Among the records that follow, how many lines contain the word "nouvelle"? Give the number and no other words.

———

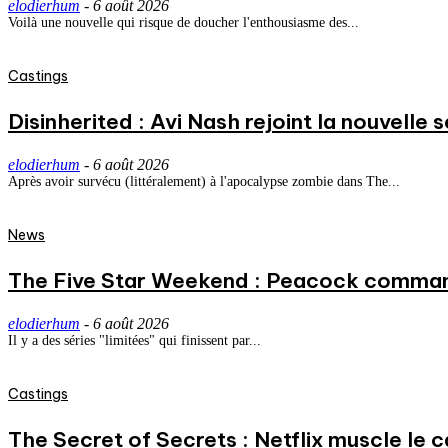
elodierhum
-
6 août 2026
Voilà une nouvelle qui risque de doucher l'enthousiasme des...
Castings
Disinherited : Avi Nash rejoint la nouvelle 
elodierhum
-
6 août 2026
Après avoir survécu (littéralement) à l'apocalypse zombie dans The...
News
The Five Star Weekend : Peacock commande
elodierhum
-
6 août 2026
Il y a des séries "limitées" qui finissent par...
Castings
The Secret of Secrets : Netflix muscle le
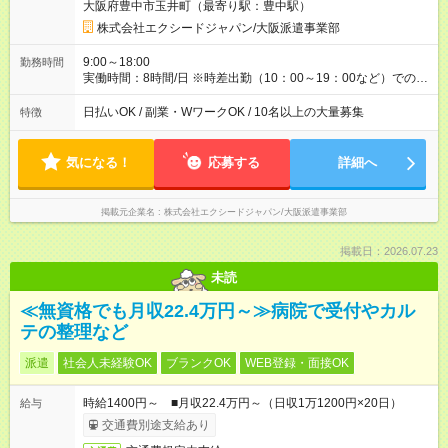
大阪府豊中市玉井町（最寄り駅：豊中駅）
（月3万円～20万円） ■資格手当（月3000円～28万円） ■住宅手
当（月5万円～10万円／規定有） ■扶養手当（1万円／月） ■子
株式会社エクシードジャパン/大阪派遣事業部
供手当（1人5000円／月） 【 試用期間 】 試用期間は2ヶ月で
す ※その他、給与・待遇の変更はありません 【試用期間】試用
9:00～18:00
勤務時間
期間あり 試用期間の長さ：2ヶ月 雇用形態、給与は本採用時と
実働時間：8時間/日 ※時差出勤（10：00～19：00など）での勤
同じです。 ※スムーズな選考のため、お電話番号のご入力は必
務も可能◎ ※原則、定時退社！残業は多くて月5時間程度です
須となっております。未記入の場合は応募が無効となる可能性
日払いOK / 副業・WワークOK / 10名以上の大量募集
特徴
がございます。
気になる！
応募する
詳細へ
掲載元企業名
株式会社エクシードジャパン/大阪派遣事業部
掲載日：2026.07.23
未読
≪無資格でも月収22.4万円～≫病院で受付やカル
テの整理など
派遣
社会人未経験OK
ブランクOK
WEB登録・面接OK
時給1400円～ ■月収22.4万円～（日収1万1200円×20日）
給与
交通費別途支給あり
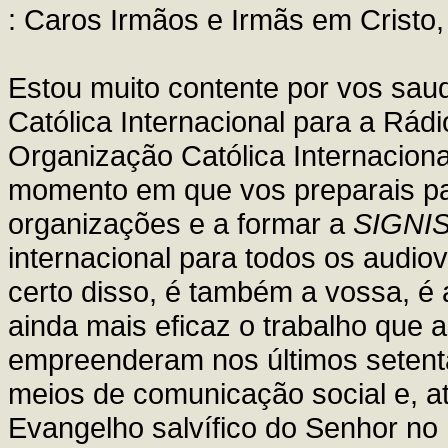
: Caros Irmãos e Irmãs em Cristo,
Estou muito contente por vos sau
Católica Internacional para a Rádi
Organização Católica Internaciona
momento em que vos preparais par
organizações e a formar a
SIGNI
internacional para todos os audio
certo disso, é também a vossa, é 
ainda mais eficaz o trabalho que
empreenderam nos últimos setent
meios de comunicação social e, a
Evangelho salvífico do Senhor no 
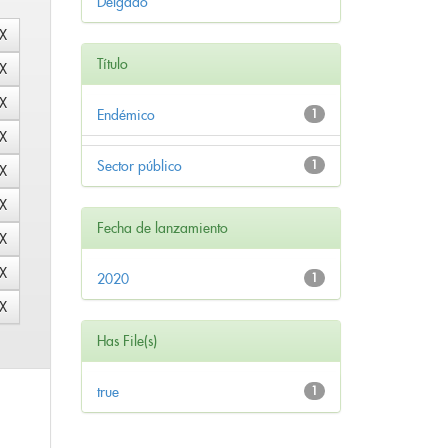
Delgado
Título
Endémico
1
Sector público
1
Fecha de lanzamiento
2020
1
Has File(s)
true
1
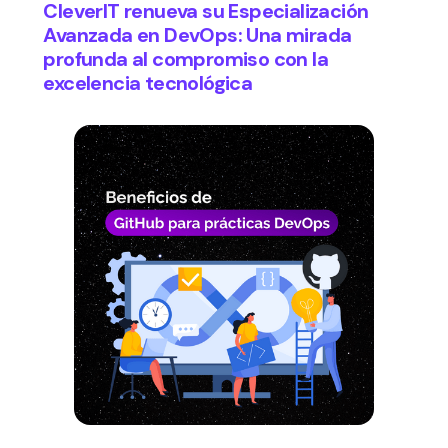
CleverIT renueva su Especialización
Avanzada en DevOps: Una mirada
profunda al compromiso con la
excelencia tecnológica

———

**Response:**
2